For those of you that know me well, you know I am a very technically oriented guy. You know that I will not rest until I’ve opened every piece of gear in a studio to see what makes it tick or if I can improve it or modify it.


One area that always intrigued me has been videogames. I grew up in the 90s, where the Nintendo SNES, the Mega Drive 32, Sega Saturn and PlayStation made their mark. I’ve abandoned gaming due to time constraints but recently I’ve made a point to catch up on the current game generation.

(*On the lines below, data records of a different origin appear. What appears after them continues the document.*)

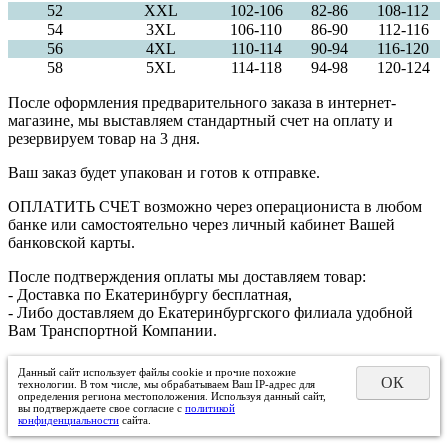
52
XXL
102-106
82-86
108-112
54
3XL
106-110
86-90
112-116
56
4XL
110-114
90-94
116-120
58
5XL
114-118
94-98
120-124
После оформления предварительного заказа в интернет-
магазине, мы выставляем стандартный счет на оплату и
резервируем товар на 3 дня.
Ваш заказ будет упакован и готов к отправке.
ОПЛАТИТЬ СЧЕТ возможно через операциониста в любом
банке или самостоятельно через личный кабинет Вашей
банковской карты.
После подтверждения оплаты мы доставляем товар:
- Доставка по Екатеринбургу бесплатная,
- Либо доставляем до Екатеринбургского филиала удобной
Вам Транспортной Компании.
Данный сайт использует файлы cookie и прочие похожие
ОК
технологии. В том числе, мы обрабатываем Ваш IP-адрес для
определения региона местоположения. Используя данный сайт,
вы подтверждаете свое согласие с
политикой
конфиденциальности
сайта.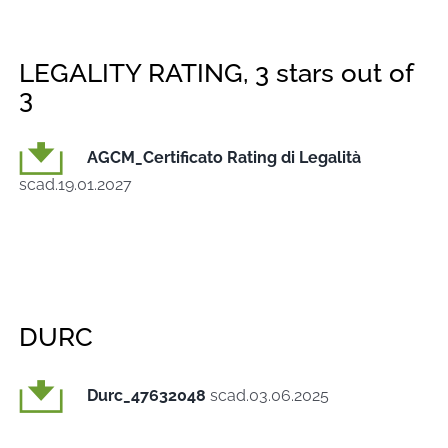
LEGALITY RATING, 3 stars out of
3
AGCM_Certificato Rating di Legalità
scad.19.01.2027
DURC
Durc_47632048
scad.03.06.2025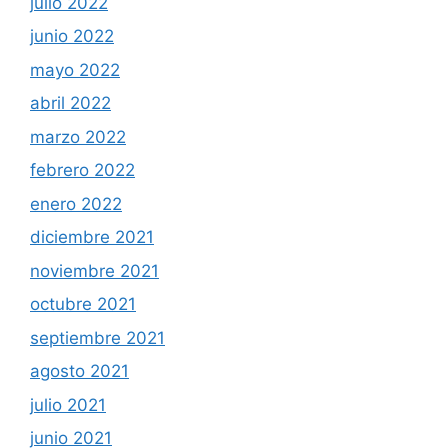
julio 2022
junio 2022
mayo 2022
abril 2022
marzo 2022
febrero 2022
enero 2022
diciembre 2021
noviembre 2021
octubre 2021
septiembre 2021
agosto 2021
julio 2021
junio 2021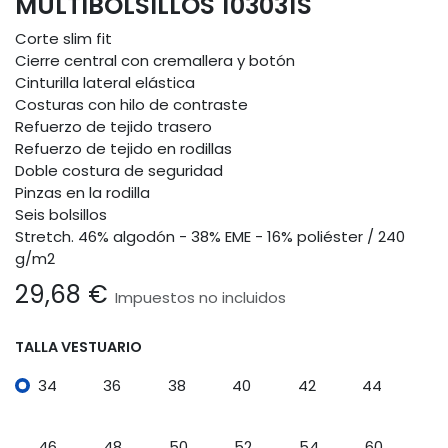
MULTIBOLSILLOS 103031S
Corte slim fit
Cierre central con cremallera y botón
Cinturilla lateral elástica
Costuras con hilo de contraste
Refuerzo de tejido trasero
Refuerzo de tejido en rodillas
Doble costura de seguridad
Pinzas en la rodilla
Seis bolsillos
Stretch. 46% algodón - 38% EME - 16% poliéster / 240
g/m2
29,68
€
Impuestos no incluidos
TALLA VESTUARIO
34
36
38
40
42
44
46
48
50
52
54
60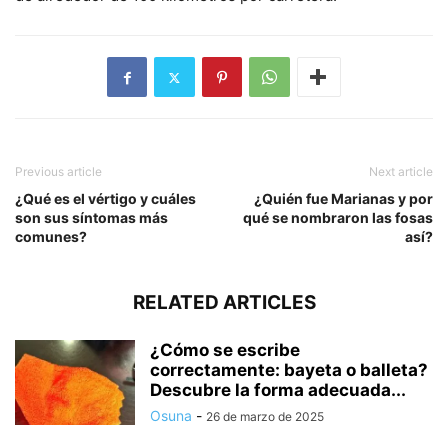
Previous article
Next article
¿Qué es el vértigo y cuáles
¿Quién fue Marianas y por
son sus síntomas más
qué se nombraron las fosas
comunes?
así?
RELATED ARTICLES
¿Cómo se escribe
correctamente: bayeta o balleta?
Descubre la forma adecuada...
Osuna
-
26 de marzo de 2025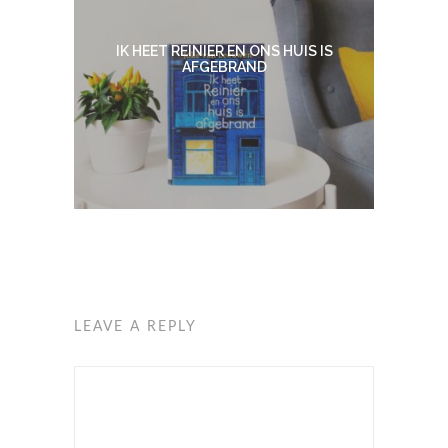
IK HEET REINIER EN ONS HUIS IS
AFGEBRAND
LEAVE A REPLY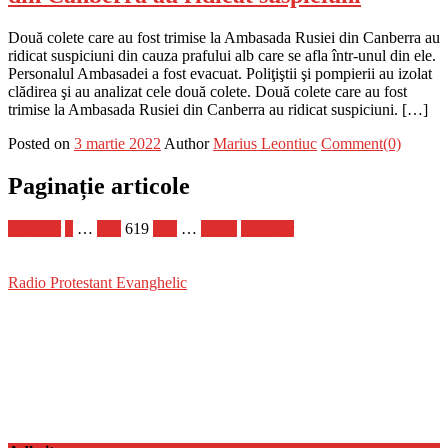
Două colete care au fost trimise la Ambasada Rusiei din Canberra au
ridicat suspiciuni din cauza prafului alb care se afla într-unul din ele.
Personalul Ambasadei a fost evacuat. Poliţiştii şi pompierii au izolat
clădirea şi au analizat cele două colete. Două colete care au fost
trimise la Ambasada Rusiei din Canberra au ridicat suspiciuni. […]
Posted on
3 martie 2022
Author
Marius Leontiuc
Comment(0)
Paginație articole
Anterior
1
…
618
619
620
…
1.181
Următor
Radio Protestant Evanghelic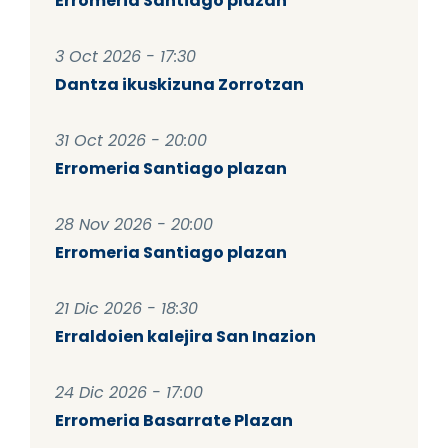
Erromeria Santiago plazan
3 Oct 2026 - 17:30
Dantza ikuskizuna Zorrotzan
31 Oct 2026 - 20:00
Erromeria Santiago plazan
28 Nov 2026 - 20:00
Erromeria Santiago plazan
21 Dic 2026 - 18:30
Erraldoien kalejira San Inazion
24 Dic 2026 - 17:00
Erromeria Basarrate Plazan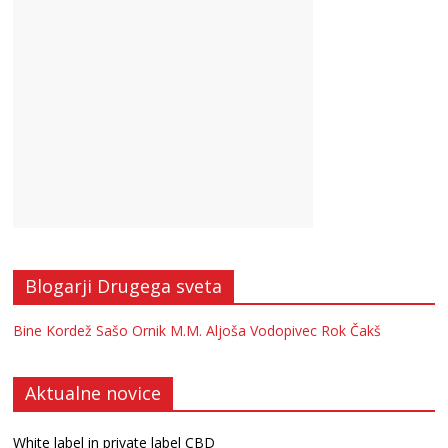
Blogarji Drugega sveta
Bine Kordež
Sašo Ornik
M.M.
Aljoša Vodopivec
Rok Čakš
Aktualne novice
White label in private label CBD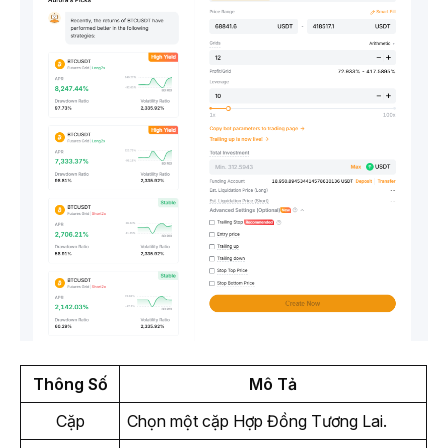
Thông Số
Mô Tả
Cặp
Chọn một cặp Hợp Đồng Tương Lai.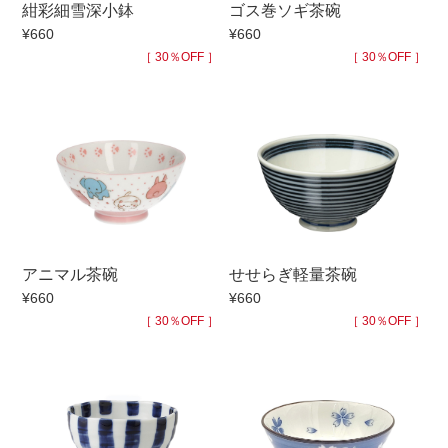
紺彩細雪深小鉢
ゴス巻ソギ茶碗
手ざわり
¥660
¥660
［ 30％OFF ］
［ 30％OFF ］
柄
アニマル茶碗
せせらぎ軽量茶碗
¥660
¥660
［ 30％OFF ］
［ 30％OFF ］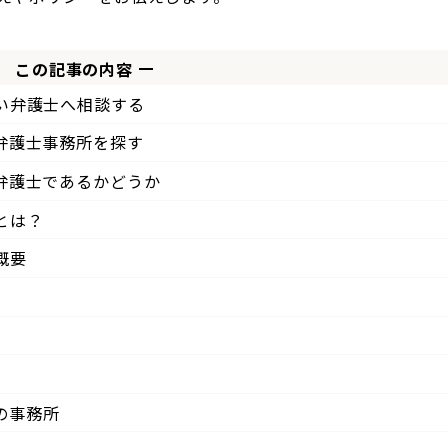
この記事の内容
い弁護士へ相談する
弁護士事務所を探す
弁護士であるかどうか
とは？
概要
の事務所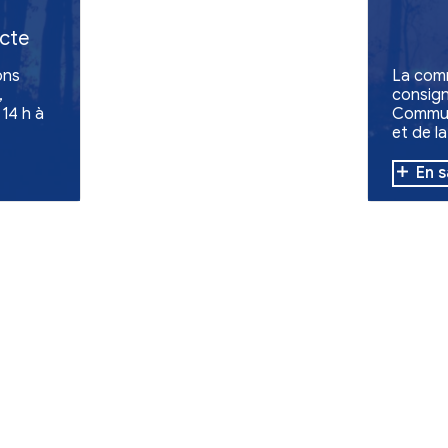
Santé
Soli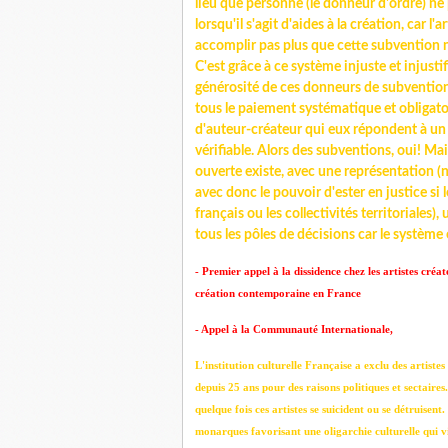
lieu que personne (le donneur d'ordre) ne
lorsqu'il s'agit d'aides à la création, car 
accomplir pas plus que cette subvention n
C'est grâce à ce système injuste et injusti
générosité de ces donneurs de subventi
tous le paiement systématique et obligato
d'auteur-créateur qui eux répondent à un ac
vérifiable. Alors des subventions, oui! M
ouverte existe, avec une représentation 
avec donc le pouvoir d'ester en justice si 
français ou les collectivités territoriales)
tous les pôles de décisions car le système
- Premier appel à la dissidence chez les artistes créa
création contemporaine en France
- Appel à la Communauté Internationale,
L'institution culturelle Française a exclu des artistes p
depuis 25 ans pour des raisons politiques et sectaires
quelque fois ces artistes se suicident ou se détruisent
monarques favorisant une oligarchie culturelle qui vio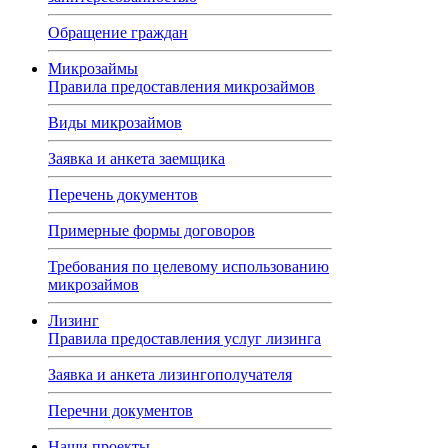
Обращение граждан
Микрозаймы
Правила предоставления микрозаймов
Виды микрозаймов
Заявка и анкета заемщика
Перечень документов
Примерные формы договоров
Требования по целевому использованию
микрозаймов
Лизинг
Правила предоставления услуг лизинга
Заявка и анкета лизингополучателя
Перечни документов
Наши проекты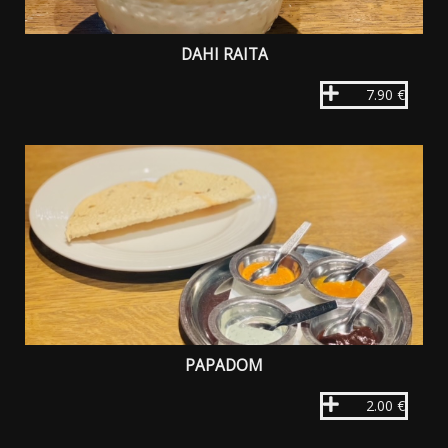
DAHI RAITA
7.90 €
PAPADOM
2.00 €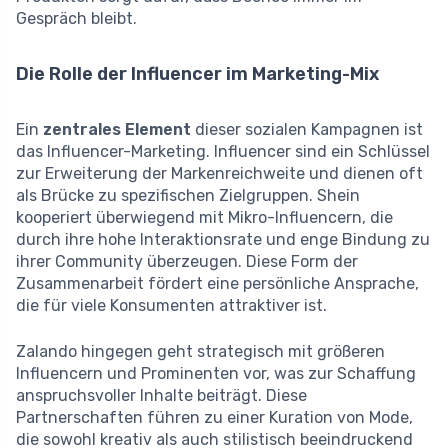
Gespräch bleibt.
Die Rolle der Influencer im Marketing-Mix
Ein
zentrales Element
dieser sozialen Kampagnen ist
das Influencer-Marketing. Influencer sind ein Schlüssel
zur Erweiterung der Markenreichweite und dienen oft
als Brücke zu spezifischen Zielgruppen. Shein
kooperiert überwiegend mit Mikro-Influencern, die
durch ihre hohe Interaktionsrate und enge Bindung zu
ihrer Community überzeugen. Diese Form der
Zusammenarbeit fördert eine persönliche Ansprache,
die für viele Konsumenten attraktiver ist.
Zalando hingegen geht strategisch mit größeren
Influencern und Prominenten vor, was zur Schaffung
anspruchsvoller Inhalte beiträgt. Diese
Partnerschaften führen zu einer Kuration von Mode,
die sowohl kreativ als auch stilistisch beeindruckend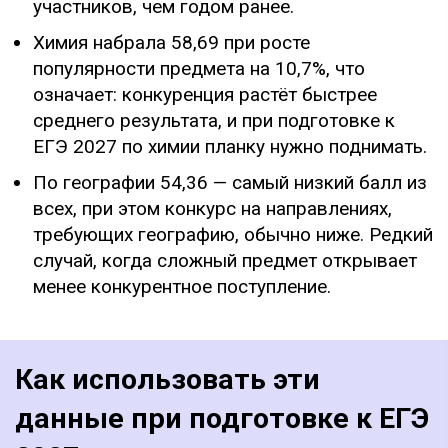
участников, чем годом ранее.
Химия набрала 58,69 при росте
популярности предмета на 10,7%, что
означает: конкуренция растёт быстрее
среднего результата, и при подготовке к
ЕГЭ 2027 по химии планку нужно поднимать.
По географии 54,36 — самый низкий балл из
всех, при этом конкурс на направлениях,
требующих географию, обычно ниже. Редкий
случай, когда сложный предмет открывает
менее конкурентное поступление.
Как использовать эти
данные при подготовке к ЕГЭ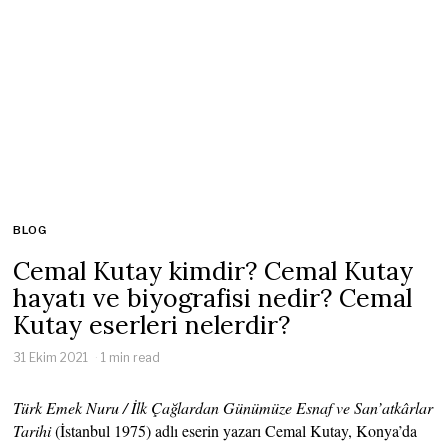
BLOG
Cemal Kutay kimdir? Cemal Kutay
hayatı ve biyografisi nedir? Cemal
Kutay eserleri nelerdir?
31 Ekim 2021
1 min read
Türk Emek Nuru / İlk Çağlardan Günümüze Esnaf ve San’atkârlar
Tarihi
(İstanbul 1975) adlı eserin yazarı Cemal Kutay, Konya’da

Games have evolved from a square, pixilized interactive media that had little or no content to a media that can deliver – in my honest opinion – better and more intense stories than the moving pictures ever could. One reason is because the player becomes part of the story – even for linear games. The other is because a developer has more than 10 hours to convey a story, develop characters and show you a different universe. Fallout can take you on adventures through the capital wasteland that can amount to over 100h. Skyrim beats Fallout for a few hundred more hours of exploration and questing.


Even the Blockbuster-type games will leave you hanging on the edge of your sofa for 10-15h. Uncharted 3 can get your blood pumping better than any modern day blockbuster movie, and Tomb Raider (2013) really made you feel like you were learning how to “toughen up” and become an hero.


I’ve recently joined Berklee Online for their course on Video Games, where I’ve been learning Unity3D, more specifically, Unity3D audio engine, scripting and how to prepare media for deployment in videogames. It’s been an interesting journey adapting my knowledge of computer science and Python and use it to create scripts for Unity3D in Javascript. From simple audio managers that can manage interactive music arrangement, or trigger SFX. I’ve become so intrigued that I have picked up books on Artificial Intelligence scripting using C# and Unity.

I’ve been lucky enough to have been guided on this adventure by Gina Zdanowicz, the owner of Serial Labs – which specialises in sound design and music for games, post production etc. She was credited on Take2 games such as Bioshock2 and X-Com: Declassified.


I think it’s fair to abandon the “videogame” name. Games have become alive, from the big television in shiny HD to your phone and portable devices. I think that 2013 proved that this platform can easily surpass other mediums when it comes to storytelling, entertainment and replayability – giving the general public more bang for the buck. Unfortunately for many, the “videogame” still brings the memory of time-wasters such as pong, tetris or the money-eating arcades. The industry deserve a new, catchy name for what’s being done here. I believe games are here to stay and might even become a favourite medium of entertainment for the general public.